Он удивился — от каких-то маленьких почек… он видел почки баранов, когда отец разделывал мясо для кутежей. Отец наваливался на барана тяжелым волосатым телом, опрокидывал его на спину, долго, словно находя поудобнее место, всовывал в нежную выгнутую шею нож, а потом еще держал нож под струей крови, а когда баран переставал дергаться, быстро снимал с него шкуру и тут же, во дворе, доставал внутренности, и тогда он видел эти почки — маленькие, густого красного цвета, почти черные, — и от них умерла его мать.
Тетя Лиза потом объяснила: все от родов. Мать родила двенадцать детей. Осталось пятеро. На всех работали ее слабые, маленькие почки. И не выдержали. Надорвались.
Он помогал рыть могилу. Хотел что-нибудь еще сделать для матери, как будто уже понимал, что больше никогда ничего для нее не сделает. И от этого — от того, что делал это для нее, — рыл не останавливаясь, не уставая, и, когда могильщики выходили из ямы передохнуть и закуривали, оставался в могиле один и продолжал яростно выкидывать в небо комки черной земли.
Могильщики удивлялись, и один из них что-то об этом сказал — о том, что вот, мол, как сын любит свою мать, и еще что-то об этом, и усмехнулся, и тогда он бросил из ямы в могильщика камнем, и вмиг выкарабкался наверх, и с лопатой в руке — замахнувшись лопатой — пошел на могильщика, чтоб его убить.
Ему было семнадцать лет, он был худ и мал ростом, а могильщик был большой, с седой широкой грудью и толстой шеей. Могильщик тогда отскочил от него и еще отступил потом на несколько шагов и сказал:
— Держите его!..
Могильщик мог бы не отскочить, а навалиться на него и отнять лопату и мог вообще поднять его вместе с лопатой и бросить обратно в яму, но он ничего этого не сделал, а отскочил и отбежал еще дальше и еще раз крикнул:
— Держите его…
Он знал в себе эту силу.
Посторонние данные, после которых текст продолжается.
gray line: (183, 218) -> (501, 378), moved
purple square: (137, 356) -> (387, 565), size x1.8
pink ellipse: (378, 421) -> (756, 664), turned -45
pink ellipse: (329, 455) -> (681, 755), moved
Ее знали все, с кем он дрался, и отец знал.
Был вечер, шел дождь, он лежал в кровати в своей комнатке и слушал, как стучит по листьям у окна дождь, и вдруг услышал крик матери. Крик доносился из спальни, но он побежал не в спальню, а на кухню и схватил топор. Вскочив, почему-то скинул прежде всего ночную рубашку, вероятно, думал надеть штаны и рубаху — успеть надеть, но раздался еще крик, за ним еще, и уже мать кричала одним звуком, жутко, не прерывая крика. И он не стал тогда ничего надевать, а как был, голый, бросился на кухню…
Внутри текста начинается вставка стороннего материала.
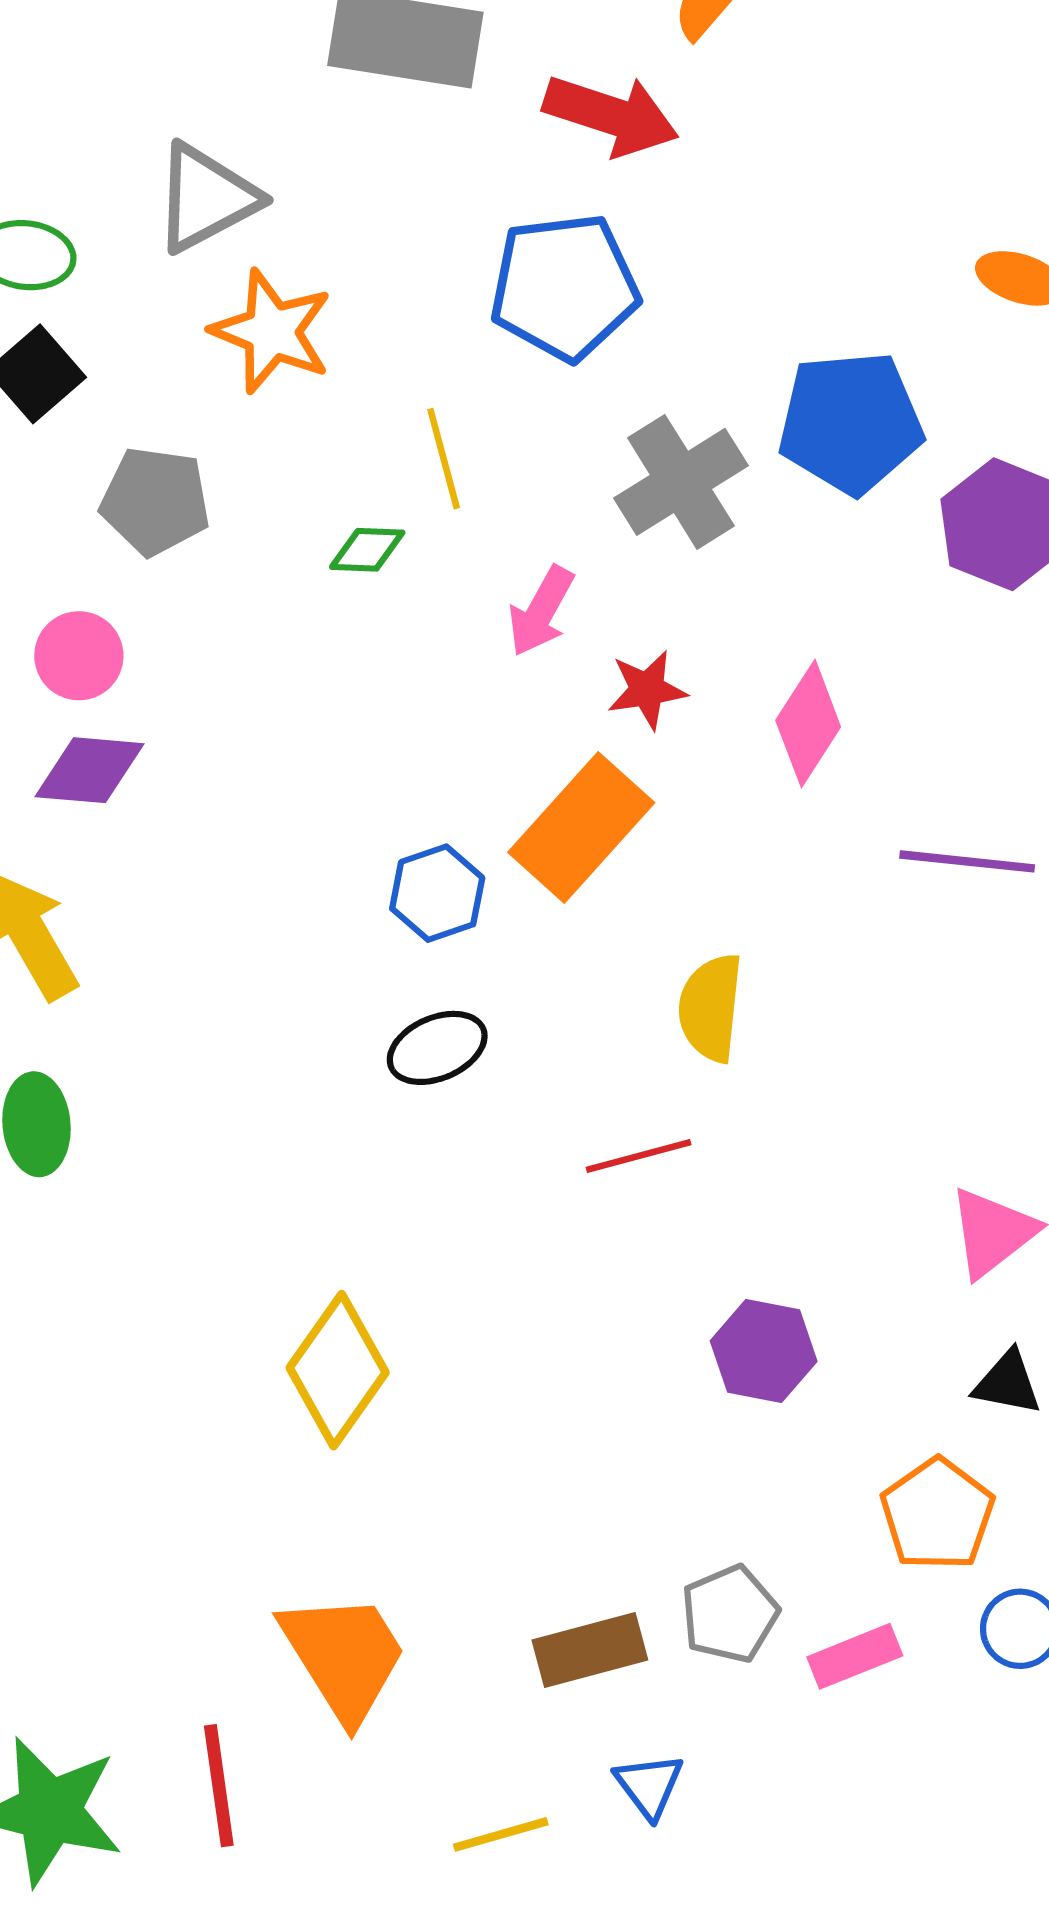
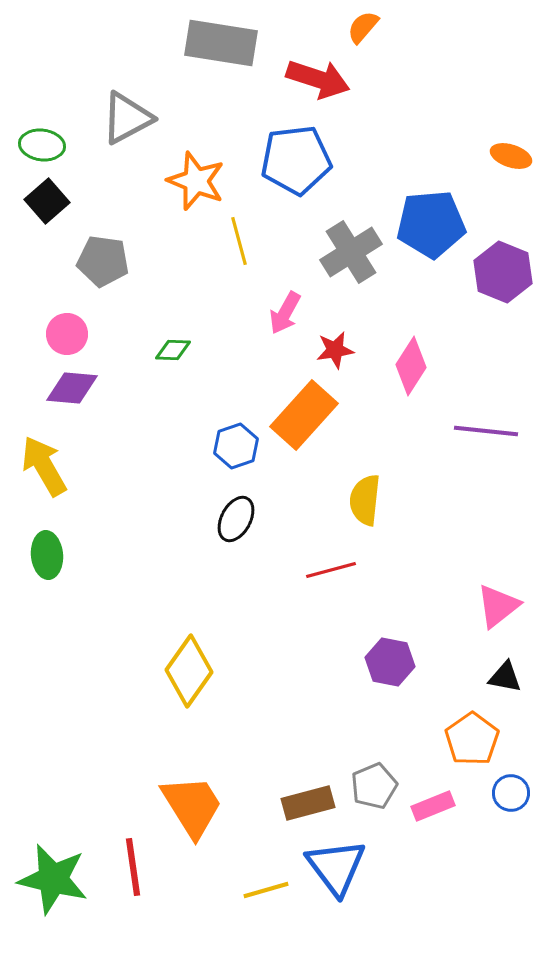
orange star: (272, 331) -> (196, 181), moved
green diamond: (367, 550) -> (173, 350), moved
black ellipse: (437, 1048) -> (236, 519), turned -39
blue triangle: (649, 1786) -> (336, 867), size x1.8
К дверям спальни бежали сестры, испуганно плакали, путаясь ногами в длинных ночных рубашках. Увидев его, голого, с топором, пронзительно завизжали, прижавшись к стене. Он распахнул дверь спальни: мать лежала на кровати, тюфяк под ней сполз на пол, и ноги ее, голые, лежали на металлической сетке, а отец наклонился над ней, держал ее одной рукой за обнажившееся из-под кружевной рубахи плечо, а другой бил ее по лицу, и когда он вбежал с топором, отец еще один раз ударил ее, потому что уже не мог остановить тяжелого взмаха руки, а потом сразу отскочил от кровати и уставился на топор.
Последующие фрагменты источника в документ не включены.